__TASK DETAILS__:
Exactly reproduce all the records, keeping pictures out of the copy.
== Segment start ==
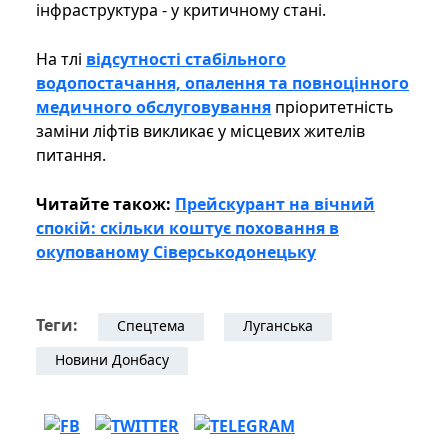
інфраструктура - ​​у критичному стані.
На тлі
відсутності стабільного
водопостачання, опалення та повноцінного
медичного обслуговування
пріоритетність
заміни ліфтів викликає у місцевих жителів
питання.
Читайте також:
Прейскурант на вічний
спокій: скільки коштує поховання в
окупованому Сіверськодонецьку
Теги:
Спецтема
Луганська
Новини Донбасу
== Segment end ==
__WRITTEN SOLUTION__:
інфраструктура - ​​у критичному стані.
На тлі
відсутності стабільного
водопостачання, опалення та повноцінного
медичного обслуговування
пріоритетність
заміни ліфтів викликає у місцевих жителів
питання.
Читайте також:
Прейскурант на вічний
спокій: скільки коштує поховання в
окупованому Сіверськодонецьку
Теги:
Спецтема
Луганська
Новини Донбасу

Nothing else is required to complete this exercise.